2006 collection of writing by Octave Mirbeau

Combats littéraires is the title of a 2006 collection of 187 articles and prefaces written by the French writer Octave Mirbeau, between 1876 and 1916, on literature, journalism, and publishing over the course of his long career as an influential journalist. Although Mirbeau collaborated with numerous daily newspapers, he was never officially assigned the work of literary reviewer. Of these articles, some 60 were published between 1925 and 1926 under the title Les Écrivains, and these are available on Wikisource.

== Eclectic Criticism ==

Even if certain articles by the author of Les affaires sont les affaires (Business is business) bestow praise on Émile Zola, toward whom Mirbeau was not otherwise so kindly disposed, and on Edmond de Goncourt, they evidence an aesthetic that is overtly hostile to naturalism, considered by Mirbeau to be one of the century's gravest errors in matters of art.

Even more than in his Combats esthétiques, Mirbeau demonstrates eclectic taste, expressing appreciation for such diverse authors as Léon Bloy and Maurice Maeterlinck, Leo Tolstoy and Oscar Wilde, Jules Barbey d'Aurevilly and Anna de Noailles, Léon Daudet and Charles-Louis Philippe, Jules Laforgue, and Léon Werth or Marguerite Audoux.
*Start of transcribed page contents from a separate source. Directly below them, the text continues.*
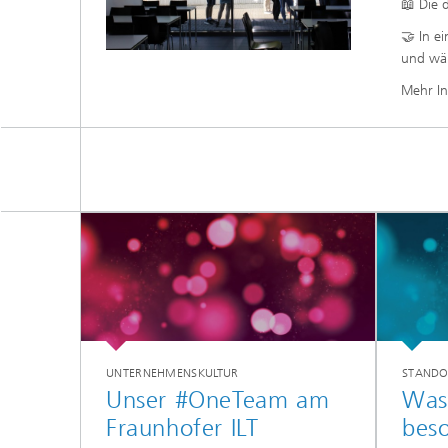
📖 Die 
🤝 In e
und wäh
Mehr In
UNTERNEHMENSKULTUR
STANDO
Unser #OneTeam am
Was 
Fraunhofer ILT
bes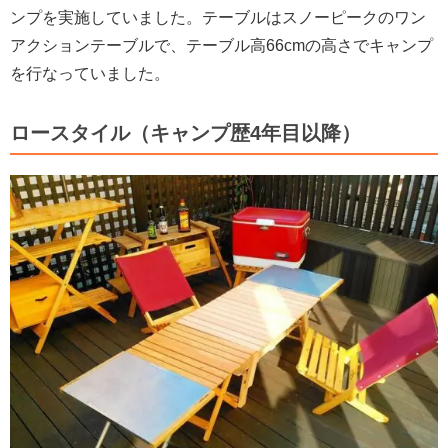
ンプを実施していました。テーブルはスノーピークのワン
アクションテーブルで、テーブル高66cmの高さでキャンプ
を行なっていました。
ロースタイル（キャンプ歴4年目以降）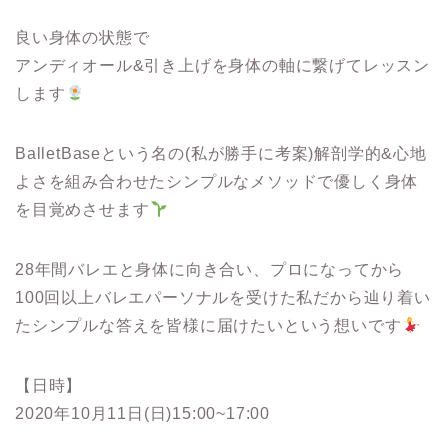
良い身体の状態で
アンディオール&引き上げを身体の軸に繋げてレッスン
します
BalletBaseという名の(私が勝手に考案)解剖学的&心地
よさを組み合わせたシンプルなメソッドで優しく身体
を目覚めさせます
28年間バレエと身体に向き合い、プロになってから
100回以上バレエパーソナルを受けた私だから辿り着い
たシンプルな答えを皆様に届けたいという想いです
【日時】
2020年10月11日(日)15:00~17:00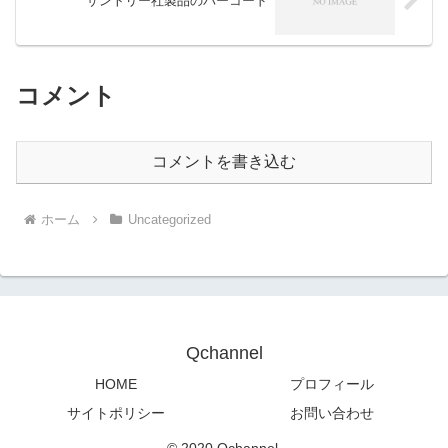
サントリー社製品のバーコード
コメント
コメントを書き込む
ホーム
Uncategorized
Qchannel
HOME
プロフィール
サイトポリシー
お問い合わせ
© 2020 Qchannel.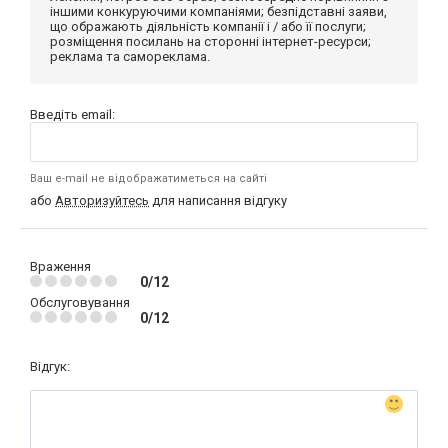
іншими конкуруючими компаніями; безпідставні заяви,
що ображають діяльність компанії і / або її послуги;
розміщення посилань на сторонні інтернет-ресурси;
реклама та самореклама.
Введіть email:
Ваш e-mail не відображатиметься на сайті
або
Авторизуйтесь
для написання відгуку
Враження
0/12
Обслуговування
0/12
Відгук: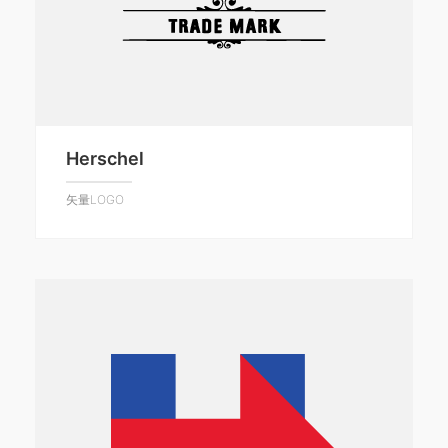
Herschel
矢量LOGO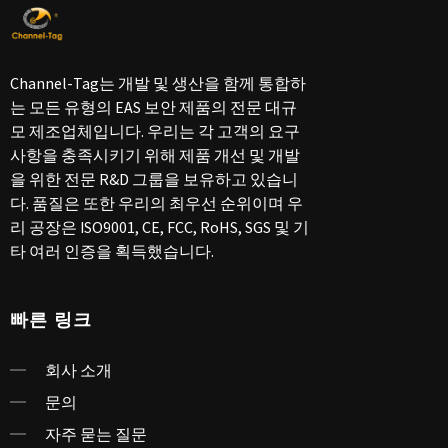
Channel-Tag는 개발 및 생산을 함께 통합하
는 모든 유형의 EAS 보안 제품의 전문 대규
모 제조업체입니다. 우리는 각 고객의 요구
사항을 충족시키기 위해 제품 개선 및 개발
을 위한 전문 R&D 그룹을 보유하고 있습니
다. 품질은 또한 우리의 최우선 순위이며 우
리 공장은 ISO9001, CE, FCC, RoHS, SGS 및 기
타 여러 인증을 획득했습니다.
빠른 링크
회사 소개
문의
자주 묻는 질문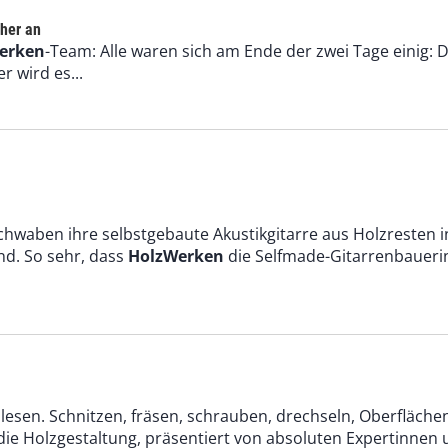
cher an
erken
-Team: Alle waren sich am Ende der zwei Tage einig: Das
r wird es...
 Schwaben ihre selbstgebaute Akustikgitarre aus Holzresten 
d. So sehr, dass
HolzWerken
die Selfmade-Gitarrenbauerin
lesen. Schnitzen, fräsen, schrauben, drechseln, Oberfläche
e Holzgestaltung, präsentiert von absoluten Expertinnen un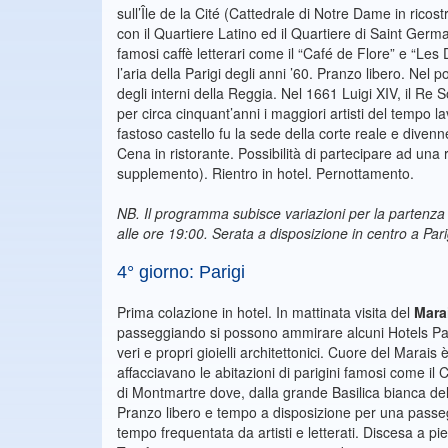
sull’Île de la Cité (Cattedrale di Notre Dame in rico
con il Quartiere Latino ed il Quartiere di Saint Germa
famosi caffè letterari come il “Café de Flore” e “Les 
l’aria della Parigi degli anni ’60. Pranzo libero. Nel
degli interni della Reggia. Nel 1661 Luigi XIV, il Re 
per circa cinquant’anni i maggiori artisti del tempo 
fastoso castello fu la sede della corte reale e divenne
Cena in ristorante. Possibilità di partecipare ad una 
supplemento). Rientro in hotel. Pernottamento.
NB. Il programma subisce variazioni per la partenza
alle ore 19:00. Serata a disposizione in centro a Par
4° giorno: Parigi
Prima colazione in hotel. In mattinata visita del
Mara
passeggiando si possono ammirare alcuni Hotels Parti
veri e propri gioielli architettonici. Cuore del Mara
affacciavano le abitazioni di parigini famosi come il C
di Montmartre dove, dalla grande Basilica bianca del
Pranzo libero e tempo a disposizione per una passeggi
tempo frequentata da artisti e letterati. Discesa a piedi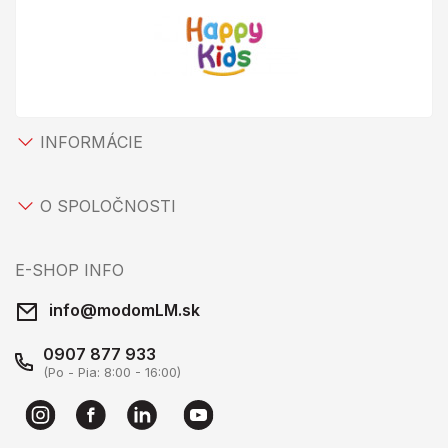
INFORMÁCIE
O SPOLOČNOSTI
E-SHOP INFO
info@modomLM.sk
0907 877 933
(Po - Pia: 8:00 - 16:00)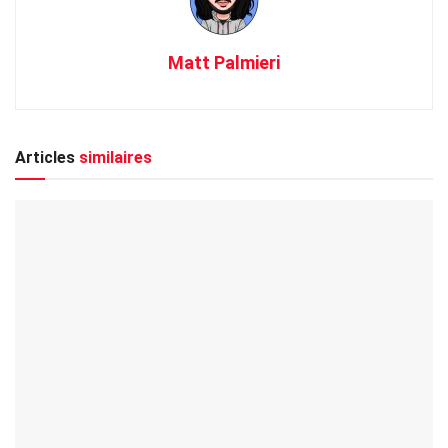
Matt Palmieri
Articles
similaires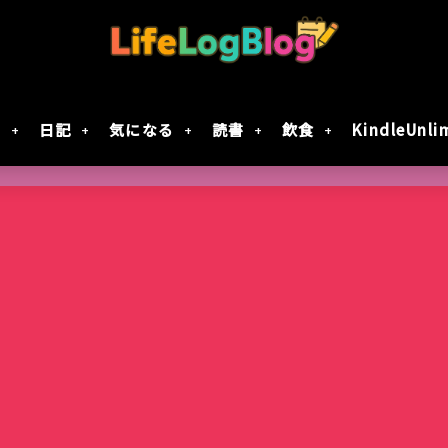
財
日記
気になる
読書
飲食
KindleUnli
Google Geminiの動画生成AI「Veo 2」で
「楠木さんは高校デビューに失敗している」テ
7月30日Google規約変更！自分の画像データがG
レジスタ! 第21話レビュー｜これで恋してい
作成してみた
決定！元陰キャ×元陰キャの青春ラブコメ!!
に使用されない方法
ない
智光山公園のバラ園が見頃！春バラを写真で
Keychron｢Nape Pro｣届いた
窯出しプリンのパフェ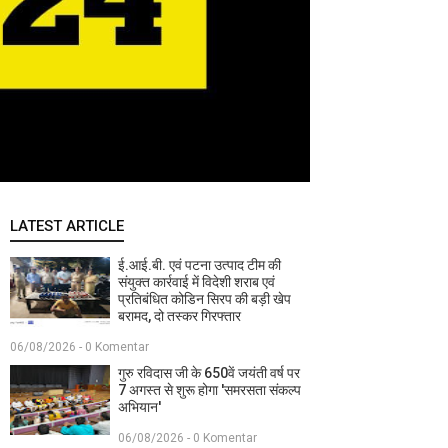
LATEST ARTICLE
ई.आई.बी. एवं पटना उत्पाद टीम की
संयुक्त कार्रवाई में विदेशी शराब एवं
प्रतिबंधित कोडिन सिरप की बड़ी खेप
बरामद, दो तस्कर गिरफ्तार
06/08/2026 - 0 Komentar
गुरु रविदास जी के 650वें जयंती वर्ष पर
7 अगस्त से शुरू होगा 'समरसता संकल्प
अभियान'
06/08/2026 - 0 Komentar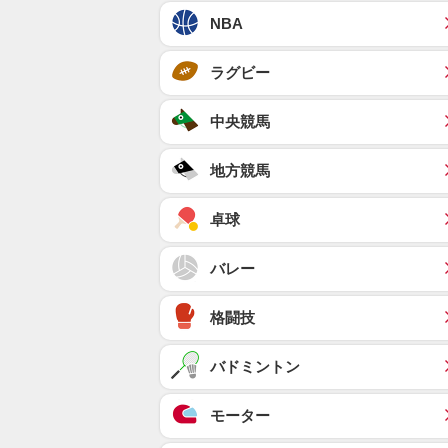
NBA
ラグビー
中央競馬
地方競馬
卓球
バレー
格闘技
バドミントン
モーター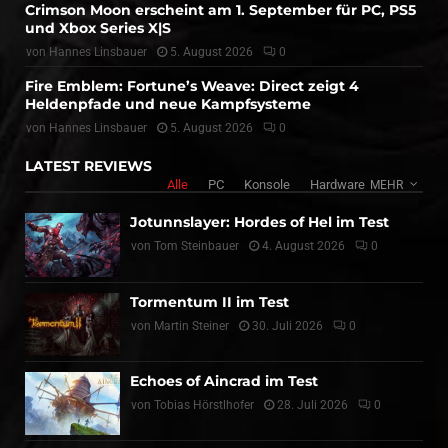
Crimson Moon erscheint am 1. September für PC, PS5
und Xbox Series X|S
von
Hannes Linsbauer
5. August 2026
0
Fire Emblem: Fortune’s Weave: Direct zeigt 4
Heldenpfade und neue Kampfsysteme
von
Hannes Linsbauer
5. August 2026
0
LATEST REVIEWS
Alle
PC
Konsole
Hardware
MEHR
Jotunnslayer: Hordes of Hel im Test
von
Tom Steinbauer
4. August 2026
0
Tormentum II im Test
von
Martin Steiner
30. Juli 2026
0
Echoes of Aincrad im Test
von
Tobias Hörstlhofer
28. Juli 2026
0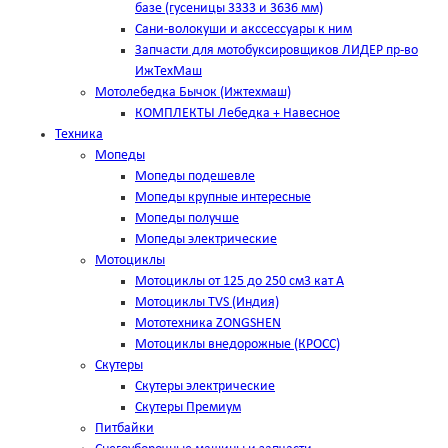
базе (гусеницы 3333 и 3636 мм)
Сани-волокуши и акссессуары к ним
Запчасти для мотобуксировщиков ЛИДЕР пр-во
ИжТехМаш
Мотолебедка Бычок (Ижтехмаш)
КОМПЛЕКТЫ Лебедка + Навесное
Техника
Мопеды
Мопеды подешевле
Мопеды крупные интересные
Мопеды получше
Мопеды электрические
Мотоциклы
Мотоциклы от 125 до 250 см3 кат А
Мотоциклы TVS (Индия)
Мототехника ZONGSHEN
Мотоциклы внедорожные (КРОСС)
Скутеры
Скутеры электрические
Скутеры Премиум
Питбайки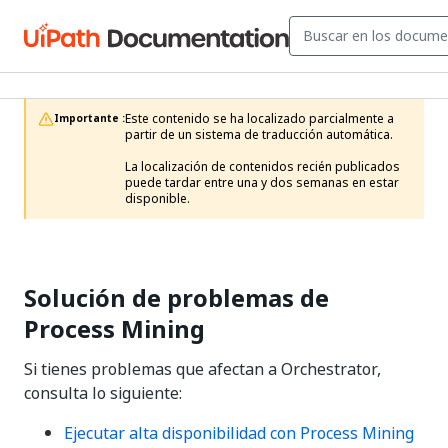
Este contenido se ha localizado parcialmente a 
Importante :
partir de un sistema de traducción automática.

La localización de contenidos recién publicados 
puede tardar entre una y dos semanas en estar 
disponible.
Solución de problemas de
Process Mining
Si tienes problemas que afectan a Orchestrator,
consulta lo siguiente:
Ejecutar alta disponibilidad con Process Mining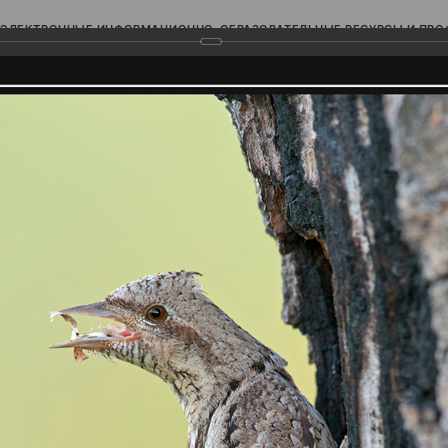
ЭЛЕКТРОННЫЕ ИНФОРМАЦИОННО-ОБРАЗОВАТЕЛЬНЫЕ РЕСУРСЫ И ПР
Ь
родского Поволжья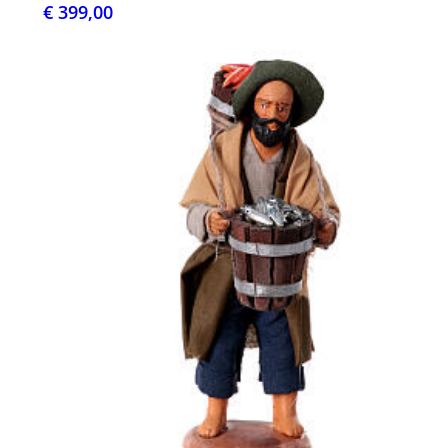
€ 399,00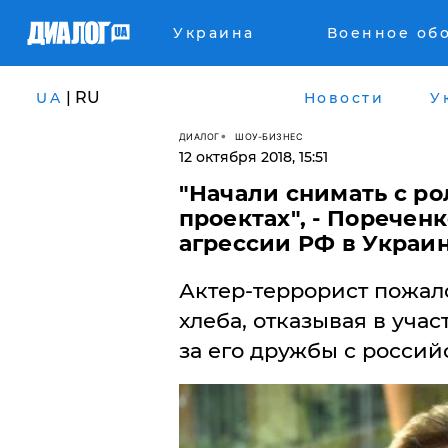
Украина
Военное об
| RU
UA
Новости
У
ДИАЛОГ
ШОУ-БИЗНЕС
12 октября 2018, 15:51
"Начали снимать с р
проектах", - Поречен
агрессии РФ в Украи
Актер-террорист пожало
хлеба, отказывая в уча
за его дружбы с росси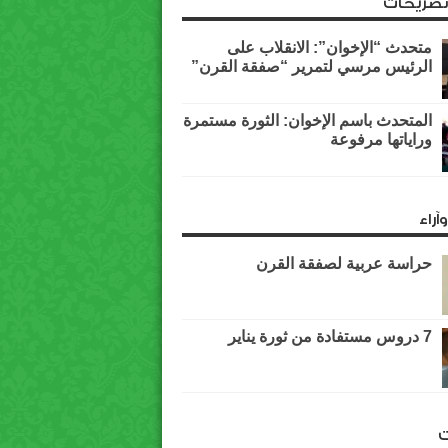
وتصريحات
متحدث “الإخوان”: الانقلاب على
الرئيس مرسي لتمرير “صفقة القرن”
المتحدث باسم الإخوان: الثورة مستمرة
وراياتها مرفوعة
آراء
حراسة عربية لصفقة القرن
7 دروس مستفادة من ثورة يناير
ت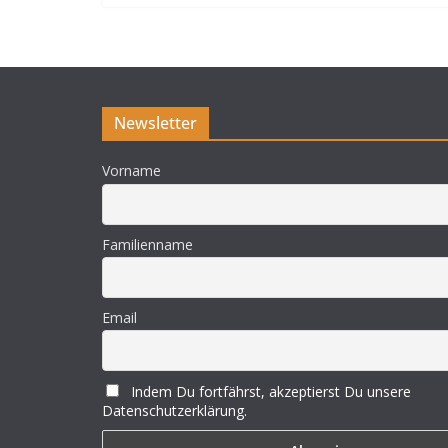
Newsletter
Vorname
Familienname
Email
Indem Du fortfährst, akzeptierst Du unsere
Datenschutzerklärung.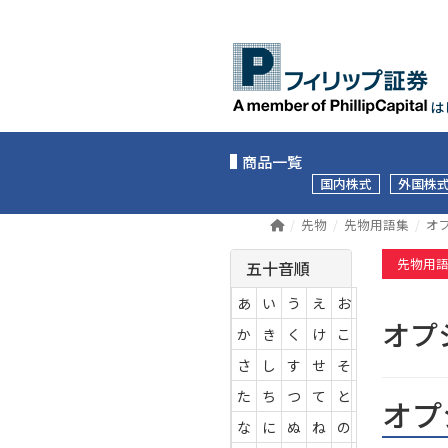
は
商品一覧
国内株式
外国株
先物
先物用語集
オ
先物用
五十音順
あ
い
う
え
お
オプ
か
き
く
け
こ
さ
し
す
せ
そ
た
ち
つ
て
と
オプ
な
に
ぬ
ね
の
In Mirbeau's eyes, they all had the merit of showing people and things in a new light and of having a style that was uniquely personal.

However, Mirbeau was well aware that, in a conformist bourgeois society, and under a capitalist economy whose sole object was profit, journalism and publishing were becoming increasingly contaminated, serving only as an instrument for besotting the masses. Good literature, Mirbeau believed, was incompatible with the prevailing trend toward mercantilism and publicity, and so its impact could only be limited. Mirbeau harbored no illusion about writers' ability to change the world.

== A Realm of struggle ==

Literature, for Mirbeau, was contested terrain, as were the social issues for which he campaigned, and while he rejected the discredited function of literary critic, he played in the realm of literature, as he did in the domain of the fine arts, the role of intercessor, promoter, and discoverer.

== Quotations ==

- « In art, exactness means deformation, and truth means falsehood. In literature, there is nothing that is absolutely true, or, rather, there exist as many human truths as there are individuals. » (Nov. 3, 1884).
- « It is no longer a matter of creating a beautiful work; instead, it is necessary to know how to organize a beautiful publicity campaign. » (May 11, 1889)
- « The public wants love and only love, and writers are forced to sell it. They dispense it in boxes, bags, decanters, and bottles. If literature has remained behind the sciences in the ascent toward the conquest of ideas, it is because it is hungrier for immediate success and for money. Literature has been more inclined to embody the routines, vices, and ignorance of a public that wishes to be lulled and duped with stories of another world. » (July 25, 1890).
- « There is no need, I believe, to understand everything in art. There are dark, harmonious, and sonorous things that envelop you in a mystery that it is wrong to illumine. Since we do not understand life, why wish to understand everything in what paraphrases it? » (January 1893).
- « Today action must take refuge in books. Only in books – disengaged from the multiple and sickly contingencies that stifle and destroy it – does action find the proper terrain in which to cultivate the ideas it sows. Ideas remain and multiply. Once sowed, they germinate. After germinating, they flower. And humanity comes to pick these flowers, making bouquets of joy for its future deliverance. » (March 11, 1895).